*** Data records Section Begins ***

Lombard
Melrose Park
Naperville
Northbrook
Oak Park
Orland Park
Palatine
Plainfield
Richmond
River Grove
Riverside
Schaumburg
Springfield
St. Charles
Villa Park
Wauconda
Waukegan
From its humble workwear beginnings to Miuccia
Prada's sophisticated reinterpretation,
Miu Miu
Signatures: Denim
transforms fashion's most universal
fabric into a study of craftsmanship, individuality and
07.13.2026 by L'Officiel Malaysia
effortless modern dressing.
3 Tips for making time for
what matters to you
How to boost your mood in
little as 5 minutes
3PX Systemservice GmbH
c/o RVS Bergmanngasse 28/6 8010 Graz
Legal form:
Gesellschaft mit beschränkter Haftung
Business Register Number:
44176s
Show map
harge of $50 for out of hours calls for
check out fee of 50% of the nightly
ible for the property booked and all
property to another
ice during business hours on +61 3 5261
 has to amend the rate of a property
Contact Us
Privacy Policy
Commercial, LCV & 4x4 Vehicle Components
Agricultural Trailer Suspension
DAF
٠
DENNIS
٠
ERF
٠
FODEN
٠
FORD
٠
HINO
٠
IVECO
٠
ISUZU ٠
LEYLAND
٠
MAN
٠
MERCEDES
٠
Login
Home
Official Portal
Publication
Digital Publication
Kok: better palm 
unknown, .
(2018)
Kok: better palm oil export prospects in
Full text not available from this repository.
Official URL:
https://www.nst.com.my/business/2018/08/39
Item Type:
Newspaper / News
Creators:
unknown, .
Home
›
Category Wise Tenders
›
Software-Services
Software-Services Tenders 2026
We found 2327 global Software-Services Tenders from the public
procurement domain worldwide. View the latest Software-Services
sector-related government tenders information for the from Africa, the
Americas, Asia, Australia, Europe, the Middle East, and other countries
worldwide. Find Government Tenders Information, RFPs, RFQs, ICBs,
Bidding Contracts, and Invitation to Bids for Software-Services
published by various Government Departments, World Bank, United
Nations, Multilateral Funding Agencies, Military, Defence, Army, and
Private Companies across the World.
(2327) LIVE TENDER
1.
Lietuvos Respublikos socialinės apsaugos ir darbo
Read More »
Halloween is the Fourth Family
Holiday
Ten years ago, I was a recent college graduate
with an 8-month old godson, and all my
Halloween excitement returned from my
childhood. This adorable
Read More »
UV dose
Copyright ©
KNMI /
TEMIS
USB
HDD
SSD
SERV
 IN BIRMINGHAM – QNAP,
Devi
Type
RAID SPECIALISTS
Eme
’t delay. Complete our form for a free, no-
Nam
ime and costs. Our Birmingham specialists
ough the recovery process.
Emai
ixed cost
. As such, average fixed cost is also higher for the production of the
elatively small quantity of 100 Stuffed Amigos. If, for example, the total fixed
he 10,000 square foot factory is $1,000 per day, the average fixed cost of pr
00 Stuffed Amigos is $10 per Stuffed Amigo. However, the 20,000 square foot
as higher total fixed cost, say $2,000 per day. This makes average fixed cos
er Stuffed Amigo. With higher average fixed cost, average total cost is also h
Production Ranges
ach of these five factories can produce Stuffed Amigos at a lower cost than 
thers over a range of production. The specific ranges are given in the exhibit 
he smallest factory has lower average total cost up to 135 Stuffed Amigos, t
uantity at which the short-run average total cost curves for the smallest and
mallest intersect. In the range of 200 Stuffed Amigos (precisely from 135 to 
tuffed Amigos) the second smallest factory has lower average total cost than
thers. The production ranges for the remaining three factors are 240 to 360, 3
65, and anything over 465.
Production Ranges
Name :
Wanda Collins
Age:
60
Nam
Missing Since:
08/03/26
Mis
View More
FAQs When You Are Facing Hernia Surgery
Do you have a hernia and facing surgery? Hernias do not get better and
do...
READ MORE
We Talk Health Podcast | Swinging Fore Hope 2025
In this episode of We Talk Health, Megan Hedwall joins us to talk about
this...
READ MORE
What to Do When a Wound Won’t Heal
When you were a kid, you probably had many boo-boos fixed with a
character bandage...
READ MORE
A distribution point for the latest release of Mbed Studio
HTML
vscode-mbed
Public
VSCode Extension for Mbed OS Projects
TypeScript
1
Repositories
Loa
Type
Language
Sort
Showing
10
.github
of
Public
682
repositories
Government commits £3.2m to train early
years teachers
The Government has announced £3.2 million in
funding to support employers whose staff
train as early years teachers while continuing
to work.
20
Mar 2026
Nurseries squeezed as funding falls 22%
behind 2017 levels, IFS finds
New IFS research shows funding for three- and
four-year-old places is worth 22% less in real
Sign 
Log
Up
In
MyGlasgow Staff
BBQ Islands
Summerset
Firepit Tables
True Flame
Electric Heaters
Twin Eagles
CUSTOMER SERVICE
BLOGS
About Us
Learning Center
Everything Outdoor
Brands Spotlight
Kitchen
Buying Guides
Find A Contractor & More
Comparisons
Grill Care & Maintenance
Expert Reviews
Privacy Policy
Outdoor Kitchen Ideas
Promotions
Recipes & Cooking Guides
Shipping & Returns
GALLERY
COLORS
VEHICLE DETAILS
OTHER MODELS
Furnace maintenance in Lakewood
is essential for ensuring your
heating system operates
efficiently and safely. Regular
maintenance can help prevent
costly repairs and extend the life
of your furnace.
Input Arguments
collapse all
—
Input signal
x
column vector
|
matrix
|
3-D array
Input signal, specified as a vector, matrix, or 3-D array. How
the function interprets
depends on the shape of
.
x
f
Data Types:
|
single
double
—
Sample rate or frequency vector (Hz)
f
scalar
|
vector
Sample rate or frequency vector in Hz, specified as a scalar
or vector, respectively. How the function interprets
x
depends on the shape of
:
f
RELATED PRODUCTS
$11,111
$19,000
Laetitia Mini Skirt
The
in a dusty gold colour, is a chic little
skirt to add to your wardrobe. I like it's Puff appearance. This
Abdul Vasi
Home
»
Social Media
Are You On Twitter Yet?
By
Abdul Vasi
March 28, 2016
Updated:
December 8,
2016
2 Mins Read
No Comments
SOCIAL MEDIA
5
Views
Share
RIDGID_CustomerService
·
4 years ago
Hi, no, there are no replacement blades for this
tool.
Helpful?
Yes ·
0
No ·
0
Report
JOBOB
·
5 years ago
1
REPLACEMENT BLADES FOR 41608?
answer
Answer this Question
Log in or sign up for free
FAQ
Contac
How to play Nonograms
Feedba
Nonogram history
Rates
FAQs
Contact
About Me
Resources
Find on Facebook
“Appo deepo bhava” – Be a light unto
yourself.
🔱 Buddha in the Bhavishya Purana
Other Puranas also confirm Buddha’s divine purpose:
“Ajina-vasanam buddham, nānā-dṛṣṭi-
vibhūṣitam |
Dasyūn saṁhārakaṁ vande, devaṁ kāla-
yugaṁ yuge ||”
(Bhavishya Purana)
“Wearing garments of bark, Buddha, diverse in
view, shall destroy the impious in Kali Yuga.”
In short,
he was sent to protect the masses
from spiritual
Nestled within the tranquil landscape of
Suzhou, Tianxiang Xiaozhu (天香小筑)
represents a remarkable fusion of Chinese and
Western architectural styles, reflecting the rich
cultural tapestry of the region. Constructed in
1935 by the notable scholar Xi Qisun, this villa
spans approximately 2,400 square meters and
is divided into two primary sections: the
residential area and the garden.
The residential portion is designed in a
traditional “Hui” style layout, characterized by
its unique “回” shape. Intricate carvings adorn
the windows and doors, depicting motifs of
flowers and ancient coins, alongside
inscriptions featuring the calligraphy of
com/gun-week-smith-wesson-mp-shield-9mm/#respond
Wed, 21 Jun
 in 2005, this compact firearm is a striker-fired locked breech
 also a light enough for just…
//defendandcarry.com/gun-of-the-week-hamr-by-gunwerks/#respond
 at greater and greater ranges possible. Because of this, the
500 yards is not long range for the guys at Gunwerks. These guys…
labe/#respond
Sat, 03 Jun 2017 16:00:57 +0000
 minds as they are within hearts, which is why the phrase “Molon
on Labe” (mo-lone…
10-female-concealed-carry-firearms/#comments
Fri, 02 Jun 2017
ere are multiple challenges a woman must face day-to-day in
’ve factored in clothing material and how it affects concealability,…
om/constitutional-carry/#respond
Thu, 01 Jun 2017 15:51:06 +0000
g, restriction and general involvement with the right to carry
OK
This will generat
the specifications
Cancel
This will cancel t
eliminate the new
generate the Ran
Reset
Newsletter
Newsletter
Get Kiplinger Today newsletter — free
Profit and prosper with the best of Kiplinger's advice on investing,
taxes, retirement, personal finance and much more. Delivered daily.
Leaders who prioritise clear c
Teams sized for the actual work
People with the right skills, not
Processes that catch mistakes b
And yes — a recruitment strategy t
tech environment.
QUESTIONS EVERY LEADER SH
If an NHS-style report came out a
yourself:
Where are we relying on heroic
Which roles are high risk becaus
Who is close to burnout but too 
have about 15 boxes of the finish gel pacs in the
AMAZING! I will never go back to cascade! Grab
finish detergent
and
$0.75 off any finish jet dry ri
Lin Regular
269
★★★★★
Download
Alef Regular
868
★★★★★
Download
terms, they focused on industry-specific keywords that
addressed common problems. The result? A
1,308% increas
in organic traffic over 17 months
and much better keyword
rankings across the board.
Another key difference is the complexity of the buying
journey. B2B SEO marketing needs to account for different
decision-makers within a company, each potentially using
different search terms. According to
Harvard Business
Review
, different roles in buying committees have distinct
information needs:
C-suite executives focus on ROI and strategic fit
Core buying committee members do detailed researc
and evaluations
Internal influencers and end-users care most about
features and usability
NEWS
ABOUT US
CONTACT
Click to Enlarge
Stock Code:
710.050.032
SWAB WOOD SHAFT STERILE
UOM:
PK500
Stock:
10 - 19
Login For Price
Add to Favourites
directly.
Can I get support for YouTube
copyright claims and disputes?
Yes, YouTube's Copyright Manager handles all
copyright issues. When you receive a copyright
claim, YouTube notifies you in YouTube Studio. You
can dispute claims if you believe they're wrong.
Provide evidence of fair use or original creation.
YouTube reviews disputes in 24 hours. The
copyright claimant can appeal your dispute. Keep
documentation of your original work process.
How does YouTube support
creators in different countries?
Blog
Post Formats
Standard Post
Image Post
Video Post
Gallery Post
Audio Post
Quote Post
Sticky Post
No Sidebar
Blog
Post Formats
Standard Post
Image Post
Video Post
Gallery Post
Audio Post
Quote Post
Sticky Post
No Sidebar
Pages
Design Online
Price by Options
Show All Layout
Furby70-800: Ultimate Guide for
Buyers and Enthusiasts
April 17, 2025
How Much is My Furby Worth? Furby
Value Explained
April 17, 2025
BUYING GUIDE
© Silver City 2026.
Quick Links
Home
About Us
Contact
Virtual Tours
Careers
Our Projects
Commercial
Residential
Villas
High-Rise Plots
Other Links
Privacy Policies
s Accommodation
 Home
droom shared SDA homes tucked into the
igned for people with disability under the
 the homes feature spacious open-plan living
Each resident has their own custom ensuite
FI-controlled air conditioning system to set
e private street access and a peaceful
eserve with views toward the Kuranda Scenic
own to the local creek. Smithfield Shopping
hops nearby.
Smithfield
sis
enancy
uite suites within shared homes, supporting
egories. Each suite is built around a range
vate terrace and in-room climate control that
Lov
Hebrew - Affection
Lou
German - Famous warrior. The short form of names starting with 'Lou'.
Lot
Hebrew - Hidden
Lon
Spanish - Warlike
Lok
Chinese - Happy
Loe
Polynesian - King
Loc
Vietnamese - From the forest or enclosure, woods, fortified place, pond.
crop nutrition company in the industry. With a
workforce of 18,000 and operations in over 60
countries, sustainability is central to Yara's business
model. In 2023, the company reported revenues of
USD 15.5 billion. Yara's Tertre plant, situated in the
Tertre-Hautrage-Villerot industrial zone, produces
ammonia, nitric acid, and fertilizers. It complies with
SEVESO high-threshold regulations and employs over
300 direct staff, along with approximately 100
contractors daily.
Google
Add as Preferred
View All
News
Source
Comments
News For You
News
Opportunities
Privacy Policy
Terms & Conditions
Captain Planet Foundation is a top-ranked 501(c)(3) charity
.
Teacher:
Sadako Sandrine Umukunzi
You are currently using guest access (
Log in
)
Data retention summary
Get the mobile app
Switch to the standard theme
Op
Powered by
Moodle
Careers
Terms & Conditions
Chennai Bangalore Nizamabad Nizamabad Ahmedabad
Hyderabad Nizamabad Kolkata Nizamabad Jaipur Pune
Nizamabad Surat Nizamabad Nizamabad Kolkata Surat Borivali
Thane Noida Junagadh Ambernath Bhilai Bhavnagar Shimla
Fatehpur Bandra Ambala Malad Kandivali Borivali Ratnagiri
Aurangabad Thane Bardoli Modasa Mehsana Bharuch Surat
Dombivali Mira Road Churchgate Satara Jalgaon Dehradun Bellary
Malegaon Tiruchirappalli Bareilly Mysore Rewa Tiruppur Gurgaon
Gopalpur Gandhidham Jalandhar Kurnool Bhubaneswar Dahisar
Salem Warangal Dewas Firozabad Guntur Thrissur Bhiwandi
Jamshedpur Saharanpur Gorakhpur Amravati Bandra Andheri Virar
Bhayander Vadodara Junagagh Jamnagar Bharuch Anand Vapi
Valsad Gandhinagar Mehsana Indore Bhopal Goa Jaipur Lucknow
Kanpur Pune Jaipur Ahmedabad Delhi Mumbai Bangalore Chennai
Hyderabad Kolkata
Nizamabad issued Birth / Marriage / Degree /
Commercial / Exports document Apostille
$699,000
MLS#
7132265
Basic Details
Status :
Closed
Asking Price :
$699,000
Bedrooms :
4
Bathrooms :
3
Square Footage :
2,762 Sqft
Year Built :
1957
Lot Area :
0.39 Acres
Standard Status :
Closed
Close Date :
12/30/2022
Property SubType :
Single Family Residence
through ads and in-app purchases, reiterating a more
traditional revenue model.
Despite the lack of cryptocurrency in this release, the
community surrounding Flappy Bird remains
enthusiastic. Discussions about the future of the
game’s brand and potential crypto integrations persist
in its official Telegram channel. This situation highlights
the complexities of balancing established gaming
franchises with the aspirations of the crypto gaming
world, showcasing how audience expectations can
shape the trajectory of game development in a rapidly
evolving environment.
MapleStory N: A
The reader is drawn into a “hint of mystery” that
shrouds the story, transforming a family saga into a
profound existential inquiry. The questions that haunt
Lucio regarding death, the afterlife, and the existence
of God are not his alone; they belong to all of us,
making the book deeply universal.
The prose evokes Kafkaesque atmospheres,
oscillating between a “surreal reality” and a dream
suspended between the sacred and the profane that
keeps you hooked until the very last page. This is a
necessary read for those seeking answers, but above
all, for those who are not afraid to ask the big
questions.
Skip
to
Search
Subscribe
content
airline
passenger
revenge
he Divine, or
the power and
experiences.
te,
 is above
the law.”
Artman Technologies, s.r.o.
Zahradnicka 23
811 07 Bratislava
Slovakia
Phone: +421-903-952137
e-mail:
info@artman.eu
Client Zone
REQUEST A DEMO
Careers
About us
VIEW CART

*** Data records Section Ends ***

* [Task objective]
Of all the entries above, retype exactly the lines from the line with "River Grove" to the line with "fabric into a", both included, and no others.

* [Solution below]
River Grove
Riverside
Schaumburg
Springfield
St. Charles
Villa Park
Wauconda
Waukegan
From its humble workwear beginnings to Miuccia
Prada's sophisticated reinterpretation,
Miu Miu
Signatures: Denim
transforms fashion's most universal
fabric into a study of craftsmanship, individuality and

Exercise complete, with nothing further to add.